#### [WHAT YOU HAVE TO DO]
Without changing a thing, reproduce the entire listing and leave out its pictures.

#### [DATA TO USE]
● ● ● ●
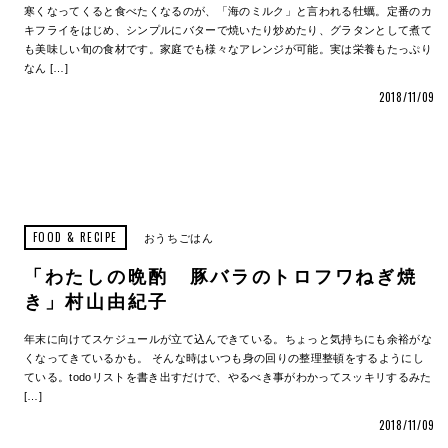
寒くなってくると食べたくなるのが、「海のミルク」と言われる牡蠣。定番のカ
キフライをはじめ、シンプルにバターで焼いたり炒めたり、グラタンとして煮て
も美味しい旬の食材です。家庭でも様々なアレンジが可能。実は栄養もたっぷり
なん […]
2018/11/09
FOOD & RECIPE
おうちごはん
「わたしの晩酌 豚バラのトロフワねぎ焼
き」村山由紀子
年末に向けてスケジュールが立て込んできている。ちょっと気持ちにも余裕がな
くなってきているかも。 そんな時はいつも身の回りの整理整頓をするようにし
ている。todoリストを書き出すだけで、やるべき事がわかってスッキリするみた
[…]
2018/11/09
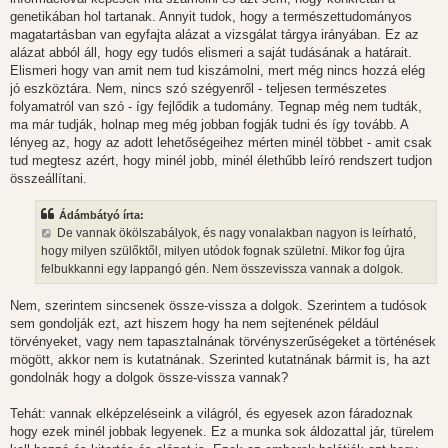
genetikában hol tartanak. Annyit tudok, hogy a természettudományos
magatartásban van egyfajta alázat a vizsgálat tárgya irányában. Ez az
alázat abból áll, hogy egy tudós elismeri a saját tudásának a határait.
Elismeri hogy van amit nem tud kiszámolni, mert még nincs hozzá elég
jó eszköztára. Nem, nincs szó szégyenről - teljesen természetes
folyamatról van szó - így fejlődik a tudomány. Tegnap még nem tudták,
ma már tudják, holnap meg még jobban fogják tudni és így tovább. A
lényeg az, hogy az adott lehetőségeihez mérten minél többet - amit csak
tud megtesz azért, hogy minél jobb, minél élethűbb leíró rendszert tudjon
összeállítani.
Ádámbátyó írta:
De vannak ökölszabályok, és nagy vonalakban nagyon is leírható,
hogy milyen szülőktől, milyen utódok fognak születni. Mikor fog újra
felbukkanni egy lappangó gén. Nem összevissza vannak a dolgok.
Nem, szerintem sincsenek össze-vissza a dolgok. Szerintem a tudósok
sem gondolják ezt, azt hiszem hogy ha nem sejtenének például
törvényeket, vagy nem tapasztalnának törvényszerűségeket a történések
mögött, akkor nem is kutatnának. Szerinted kutatnának bármit is, ha azt
gondolnák hogy a dolgok össze-vissza vannak?
Tehát: vannak elképzeléseink a világról, és egyesek azon fáradoznak
hogy ezek minél jobbak legyenek. Ez a munka sok áldozattal jár, türelem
● ● ● ●
#### [EXPECTED ANSWER]
寒くなってくると食べたくなるのが、「海のミルク」と言われる牡蠣。定番のカ
キフライをはじめ、シンプルにバターで焼いたり炒めたり、グラタンとして煮て
も美味しい旬の食材です。家庭でも様々なアレンジが可能。実は栄養もたっぷり
なん […]
2018/11/09
FOOD & RECIPE
おうちごはん
「わたしの晩酌 豚バラのトロフワねぎ焼
き」村山由紀子
年末に向けてスケジュールが立て込んできている。ちょっと気持ちにも余裕がな
くなってきているかも。 そんな時はいつも身の回りの整理整頓をするようにし
ている。todoリストを書き出すだけで、やるべき事がわかってスッキリするみた
[…]
2018/11/09
genetikában hol tartanak. Annyit tudok, hogy a természettudományos
magatartásban van egyfajta alázat a vizsgálat tárgya irányában. Ez az
alázat abból áll, hogy egy tudós elismeri a saját tudásának a határait.
Elismeri hogy van amit nem tud kiszámolni, mert még nincs hozzá elég
jó eszköztára. Nem, nincs szó szégyenről - teljesen természetes
folyamatról van szó - így fejlődik a tudomány. Tegnap még nem tudták,
ma már tudják, holnap meg még jobban fogják tudni és így tovább. A
lényeg az, hogy az adott lehetőségeihez mérten minél többet - amit csak
tud megtesz azért, hogy minél jobb, minél élethűbb leíró rendszert tudjon
összeállítani.
Ádámbátyó írta:
De vannak ökölszabályok, és nagy vonalakban nagyon is leírható,
hogy milyen szülőktől, milyen utódok fognak születni. Mikor fog újra
felbukkanni egy lappangó gén. Nem összevissza vannak a dolgok.
Nem, szerintem sincsenek össze-vissza a dolgok. Szerintem a tudósok
sem gondolják ezt, azt hiszem hogy ha nem sejtenének például
törvényeket, vagy nem tapasztalnának törvényszerűségeket a történések
mögött, akkor nem is kutatnának. Szerinted kutatnának bármit is, ha azt
gondolnák hogy a dolgok össze-vissza vannak?
Tehát: vannak elképzeléseink a világról, és egyesek azon fáradoznak
hogy ezek minél jobbak legyenek. Ez a munka sok áldozattal jár, türelem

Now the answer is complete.